5. The method according to claim 3, wherein the therapeutic comprises a nucleic acid encoding a tubulin tyrosine ligase (TTL) gene under the control of regulatory elements direct expression thereof.

6. The method according to claim 5, wherein the therapeutic is a non-viral gene delivery system.

7. The method according claim 5, wherein the non-viral delivery system comprises a liposomal reagent.

8. The method according to claim 5, wherein the therapeutic is a viral vector comprising the nucleic acid encoding the ttl gene.

9. The method according to claim 8, wherein the viral vector is a recombinant adenovirus, lentivirus, or adeno-associated virus.

10. The method according to claim 9, wherein the recombinant adeno-associated virus is selected from AAV1, AAV5, AAV6, AAV9.

11. A method for improving heart function in humans comprising delivering a composition comprising a therapeutic which increases cardiac microtubule tyrosination,

12. The method according to claim 11, wherein the therapeutic comprises a nucleic acid encoding a tubulin tyrosine ligase (TTL) gene under the control of regulatory elements direct expression thereof.

13. The method according claim 11, wherein the composition comprises a non-viral delivery system which comprises a liposomal reagent.

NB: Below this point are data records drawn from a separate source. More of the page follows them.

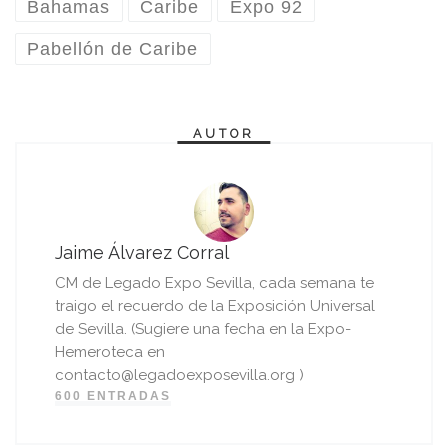
Bahamas
Caribe
Expo 92
Pabellón de Caribe
AUTOR
Jaime Álvarez Corral
CM de Legado Expo Sevilla, cada semana te
traigo el recuerdo de la Exposición Universal
de Sevilla. (Sugiere una fecha en la Expo-
Hemeroteca en
contacto@legadoexposevilla.org )
600 ENTRADAS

14. The method according to claim 12, wherein the therapeutic is a viral vector comprising the nucleic acid encoding the TTL gene.

15. The method according to claim 14, wherein the viral vector is a recombinant adenovirus, lentivirus, or adeno-associated virus.

16. The method according to claim 15, wherein the recombinant adeno-associated virus is selected from AAV1, AAV5, AAV6, AAV9.

17. A replication-defective vector comprising a tubulin tyrosine ligase (TTL) under the control of a regulatory control sequence which directs expression thereof in the heart.

18. The viral vector according to claim 17, wherein the vector is an adenovirus, a lentivirus, or an adeno-associated virus.